Work to be completed — Using the listing below, return every line that includes "emocional".

Input records —
────
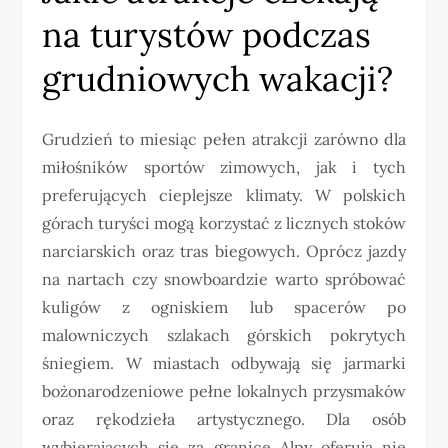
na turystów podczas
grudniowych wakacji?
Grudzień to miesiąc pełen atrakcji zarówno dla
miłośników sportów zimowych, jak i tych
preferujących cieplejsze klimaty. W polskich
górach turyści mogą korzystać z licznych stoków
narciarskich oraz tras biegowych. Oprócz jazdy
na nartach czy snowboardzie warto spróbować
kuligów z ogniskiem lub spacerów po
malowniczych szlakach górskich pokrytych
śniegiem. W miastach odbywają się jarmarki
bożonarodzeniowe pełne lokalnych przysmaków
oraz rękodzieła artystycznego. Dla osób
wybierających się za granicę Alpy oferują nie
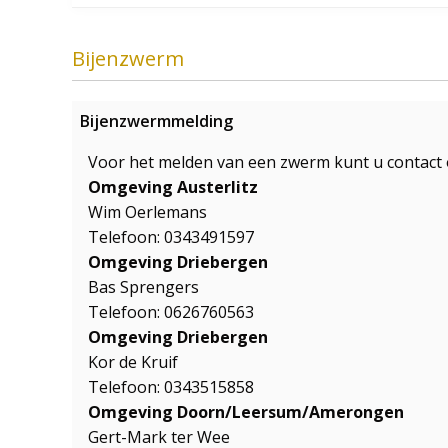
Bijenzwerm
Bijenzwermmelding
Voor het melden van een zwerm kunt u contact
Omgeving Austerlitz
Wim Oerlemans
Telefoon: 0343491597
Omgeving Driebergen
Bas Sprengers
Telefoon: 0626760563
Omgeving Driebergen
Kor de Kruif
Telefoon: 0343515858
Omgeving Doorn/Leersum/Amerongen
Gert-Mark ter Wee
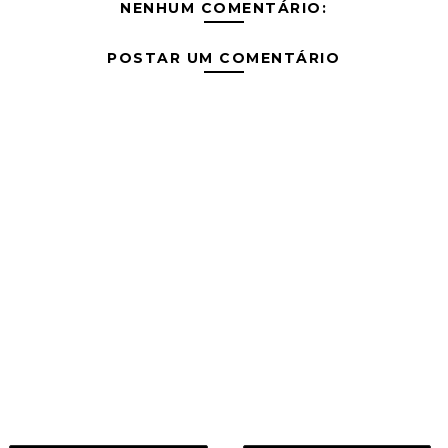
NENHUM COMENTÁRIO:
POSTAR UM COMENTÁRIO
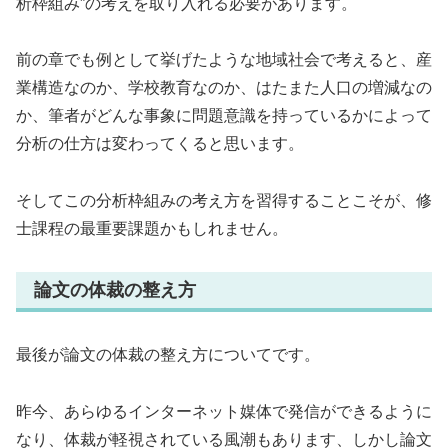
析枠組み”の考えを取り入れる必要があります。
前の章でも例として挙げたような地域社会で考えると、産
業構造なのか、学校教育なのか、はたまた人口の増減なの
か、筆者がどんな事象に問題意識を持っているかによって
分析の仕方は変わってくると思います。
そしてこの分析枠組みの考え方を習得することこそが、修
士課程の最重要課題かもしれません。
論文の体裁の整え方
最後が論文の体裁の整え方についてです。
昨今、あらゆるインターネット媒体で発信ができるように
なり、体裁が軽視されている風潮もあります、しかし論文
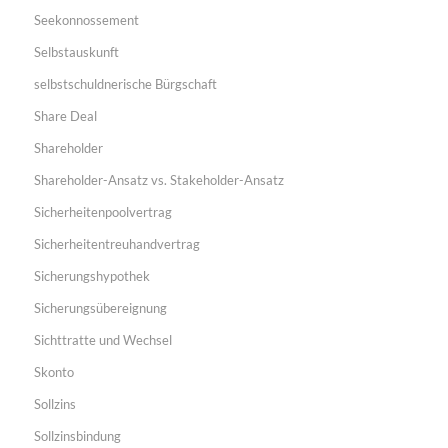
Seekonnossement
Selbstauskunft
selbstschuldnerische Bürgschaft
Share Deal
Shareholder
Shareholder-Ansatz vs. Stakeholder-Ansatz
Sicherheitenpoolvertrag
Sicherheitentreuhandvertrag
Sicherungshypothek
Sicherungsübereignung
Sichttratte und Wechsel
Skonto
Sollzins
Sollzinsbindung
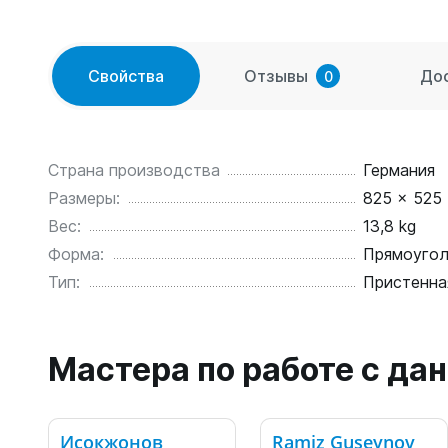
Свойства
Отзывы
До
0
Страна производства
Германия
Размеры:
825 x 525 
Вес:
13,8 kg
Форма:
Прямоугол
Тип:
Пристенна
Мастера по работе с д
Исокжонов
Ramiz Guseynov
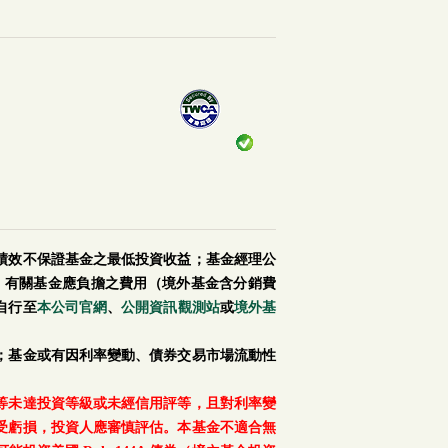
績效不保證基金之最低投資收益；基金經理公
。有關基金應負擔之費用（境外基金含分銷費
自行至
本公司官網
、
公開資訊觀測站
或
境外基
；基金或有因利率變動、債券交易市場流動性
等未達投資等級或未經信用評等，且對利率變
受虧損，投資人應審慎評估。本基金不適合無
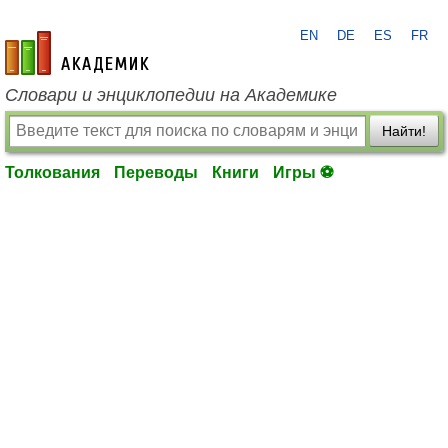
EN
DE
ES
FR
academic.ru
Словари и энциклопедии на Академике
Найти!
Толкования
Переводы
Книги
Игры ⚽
────
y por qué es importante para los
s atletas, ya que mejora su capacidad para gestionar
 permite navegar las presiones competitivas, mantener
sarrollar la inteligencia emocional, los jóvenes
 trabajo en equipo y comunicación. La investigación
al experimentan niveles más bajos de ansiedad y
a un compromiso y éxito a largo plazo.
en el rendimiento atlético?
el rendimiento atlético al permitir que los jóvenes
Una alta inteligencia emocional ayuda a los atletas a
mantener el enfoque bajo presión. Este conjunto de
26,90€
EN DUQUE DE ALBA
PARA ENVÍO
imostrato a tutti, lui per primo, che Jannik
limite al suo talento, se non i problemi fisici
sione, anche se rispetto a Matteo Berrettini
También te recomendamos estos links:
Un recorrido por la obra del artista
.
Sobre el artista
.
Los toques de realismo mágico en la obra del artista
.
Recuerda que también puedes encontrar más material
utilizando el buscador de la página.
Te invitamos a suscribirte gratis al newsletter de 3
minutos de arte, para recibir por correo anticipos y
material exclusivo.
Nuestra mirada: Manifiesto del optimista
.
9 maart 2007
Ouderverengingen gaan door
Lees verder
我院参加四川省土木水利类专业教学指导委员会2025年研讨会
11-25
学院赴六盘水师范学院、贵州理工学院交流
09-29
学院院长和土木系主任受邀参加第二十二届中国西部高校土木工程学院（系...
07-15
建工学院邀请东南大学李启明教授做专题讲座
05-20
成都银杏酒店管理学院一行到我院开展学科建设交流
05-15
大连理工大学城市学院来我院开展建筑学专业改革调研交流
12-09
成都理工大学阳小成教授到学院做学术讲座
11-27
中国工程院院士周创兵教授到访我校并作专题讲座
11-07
────
Response area —
sarrollar la inteligencia emocional, los jóvenes
Una alta inteligencia emocional ayuda a los atletas a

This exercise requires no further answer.